Here’s a question: how long does it take for a new game project to add a way to win or lose?
I ask because I noticed in my finished 48-hour competition projects, I typically wait until the last hours to add a way to end the game, and I wonder if waiting this long is a common occurrence for other game developers.
In the last day or so, my efforts focused on providing Stop That Hero! with a way to know if the game has ended in victory or defeat for the player.
If the Hero has conquered the castle, the game knows that the player lost and ends the game with a message informing the player. If the Hero has run out of lives and is currently dead, then the game knows that the player won, and a different message is presented.
End game conditions are obvious things for a game to have, but early in a project, when you’re trying to figure out game play, it’s easy to forget that the player is going to wonder what his/her goals are. Or not. Maybe end goals are the first things game developers should implement? Maybe they should come last? See the questions at the end of this post.
Now, recognizing and handling defeat was relatively easy. I already had a way to clear towers, and I merely check if the castle is specifically cleared. Clearing is kind of hacked together, though. All clearing does is deactivate the target for a tower/castle, so my defeat condition monitor is checking whether the castle’s target is active.
I’m not happy with the abuse of targeting components in tower clearing, but it functions for now, and it is easy to change once clearing becomes a more involved. When the Hero reaches the castle, a message pops up to inform the player that the game was lost, and a button is presented.
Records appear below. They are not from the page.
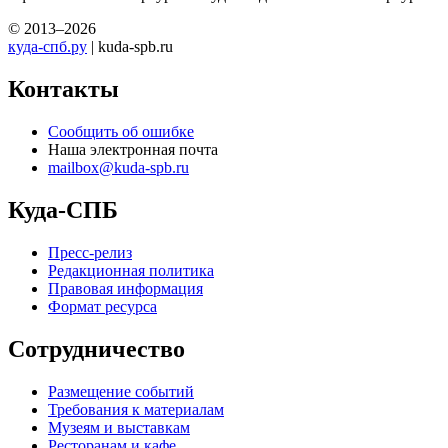
© 2013–2026
куда-спб.ру
| kuda-spb.ru
Контакты
Сообщить об ошибке
Наша электронная почта
mailbox@kuda-spb.ru
Куда-СПБ
Пресс-релиз
Редакционная политика
Правовая информация
Формат ресурса
Сотрудничество
Размещение событий
Требования к материалам
Музеям и выставкам
Ресторанам и кафе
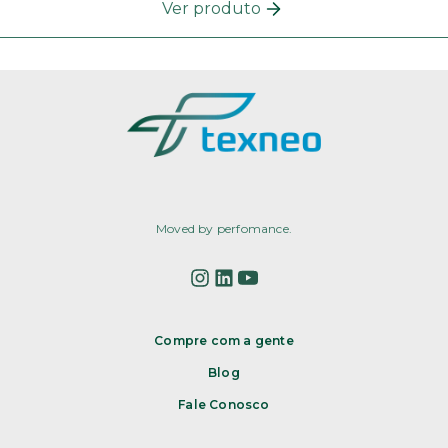
Ver produto
Moved by perfomance.
Compre com a gente
Blog
Fale Conosco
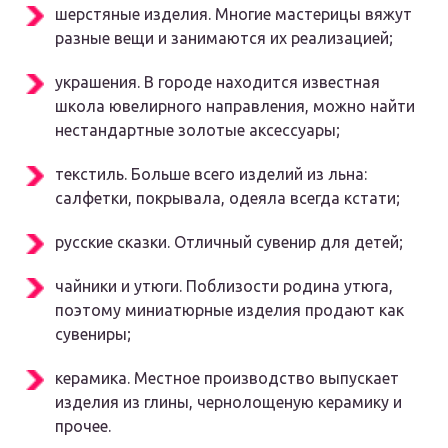
шерстяные изделия. Многие мастерицы вяжут
разные вещи и занимаются их реализацией;
украшения. В городе находится известная
школа ювелирного направления, можно найти
нестандартные золотые аксессуары;
текстиль. Больше всего изделий из льна:
салфетки, покрывала, одеяла всегда кстати;
русские сказки. Отличный сувенир для детей;
чайники и утюги. Поблизости родина утюга,
поэтому миниатюрные изделия продают как
сувениры;
керамика. Местное производство выпускает
изделия из глины, чернолощеную керамику и
прочее.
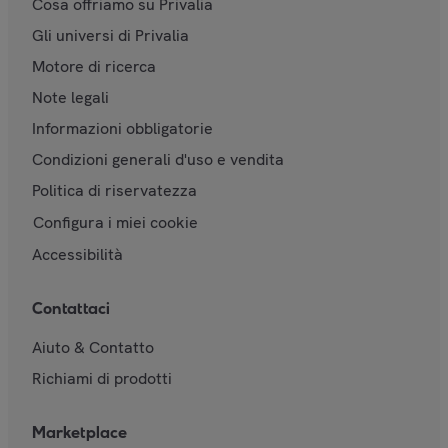
Cosa offriamo su Privalia
Gli universi di Privalia
Motore di ricerca
Note legali
Informazioni obbligatorie
Condizioni generali d'uso e vendita
Politica di riservatezza
Configura i miei cookie
Accessibilità
Contattaci
Aiuto & Contatto
Richiami di prodotti
Marketplace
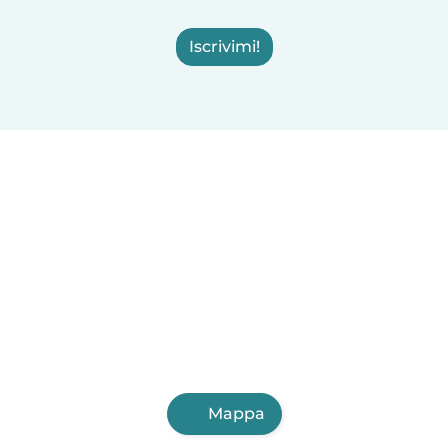
Iscrivimi!
Mappa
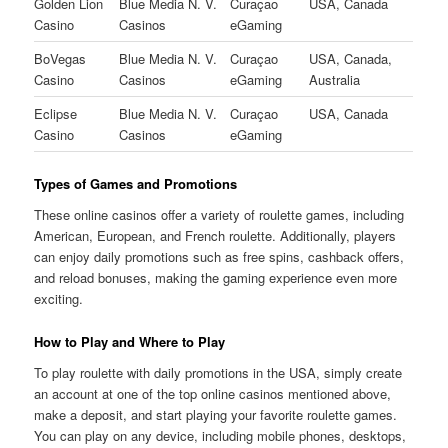
Golden Lion
Blue Media N. V.
Curaçao
USA, Canada
Casino
Casinos
eGaming
BoVegas
Blue Media N. V.
Curaçao
USA, Canada,
Casino
Casinos
eGaming
Australia
Eclipse
Blue Media N. V.
Curaçao
USA, Canada
Casino
Casinos
eGaming
Types of Games and Promotions
These online casinos offer a variety of roulette games, including
American, European, and French roulette. Additionally, players
can enjoy daily promotions such as free spins, cashback offers,
and reload bonuses, making the gaming experience even more
exciting.
How to Play and Where to Play
To play roulette with daily promotions in the USA, simply create
an account at one of the top online casinos mentioned above,
make a deposit, and start playing your favorite roulette games.
You can play on any device, including mobile phones, desktops,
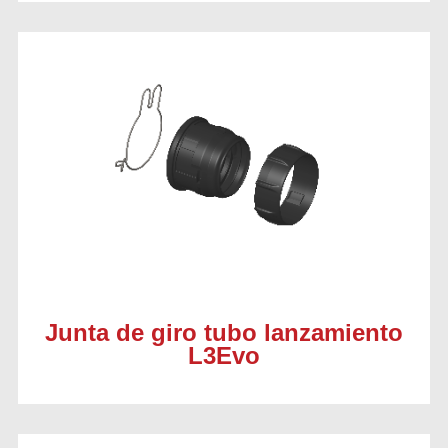
Junta de giro tubo lanzamiento
L3Evo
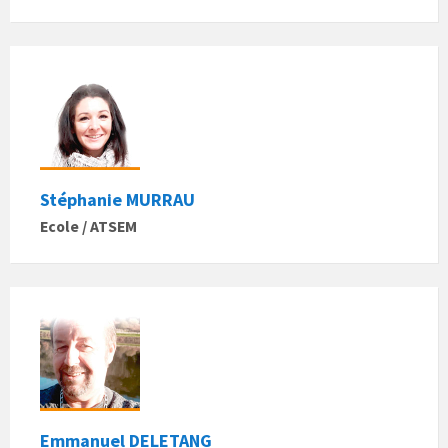
Stéphanie MURRAU
Ecole / ATSEM
Emmanuel DELETANG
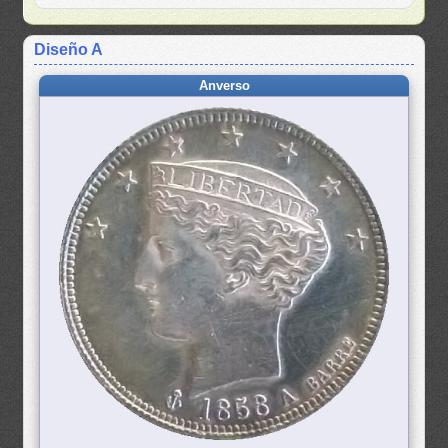
Diseño A
Anverso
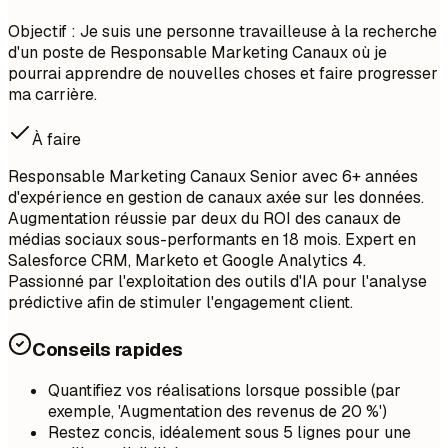
Objectif : Je suis une personne travailleuse à la recherche
d'un poste de Responsable Marketing Canaux où je
pourrai apprendre de nouvelles choses et faire progresser
ma carrière.
À faire
Responsable Marketing Canaux Senior avec 6+ années
d'expérience en gestion de canaux axée sur les données.
Augmentation réussie par deux du ROI des canaux de
médias sociaux sous-performants en 18 mois. Expert en
Salesforce CRM, Marketo et Google Analytics 4.
Passionné par l'exploitation des outils d'IA pour l'analyse
prédictive afin de stimuler l'engagement client.
Conseils rapides
Quantifiez vos réalisations lorsque possible (par
exemple, 'Augmentation des revenus de 20 %')
Restez concis, idéalement sous 5 lignes pour une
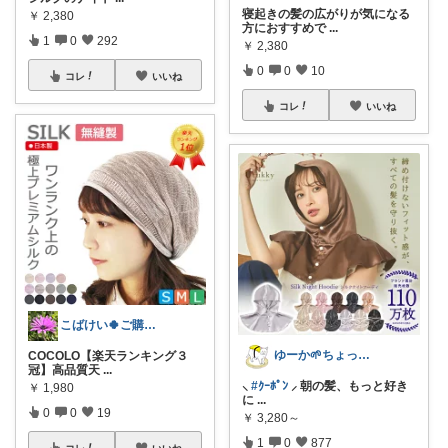
寝起きの髪の広がりが気になる
￥
2,380
方におすすめで
...
1
0
292
￥
2,380
0
0
10
コレ
いいね
コレ
いいね
こばけい🍀ご購入感謝✨
ゆーか🌱ちょっと気分が整う暮らし集め
COCOLO【楽天ランキング３
冠】高品質天
...
⸜
#ｸｰﾎﾟﾝ
⸝ 朝の髪、もっと好き
￥
1,980
に
...
0
0
19
￥
3,280～
1
0
877
コレ
いいね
Clicking that button takes the player to a yet-to-be-implemented stats screen.
Victory was almost as easy, but there’s no combat mechanics in the game yet, and until I started worked on victory conditions, there was no concept of “lives” for an entity like the Hero. So I had to do a little more work, such as implementing entity lives and a command to kill an entity.
And in the end, the way I test that it all works correctly involves mapping the “K” key on the keyboard to the “kill entity” command. I’m keeping this one around because it seems like it would be useful for general testing.
Still, even without key parts implemented, Stop That Hero! has ways to end, and I was surprised at how quickly they came together considering all the moving parts I had to create. Ideally the victory and defeat conditions could be scripted objectives, but what I have is good enough for me to get to an initial, playable release.
Now, some questions for the veteran game developers. Is it ever too early in a project to have a way to end a game? Does it limit the possibilities for a game’s design too early, or is it a good way to keep a game project focused? Does it depend on how open-ended or specific the project is?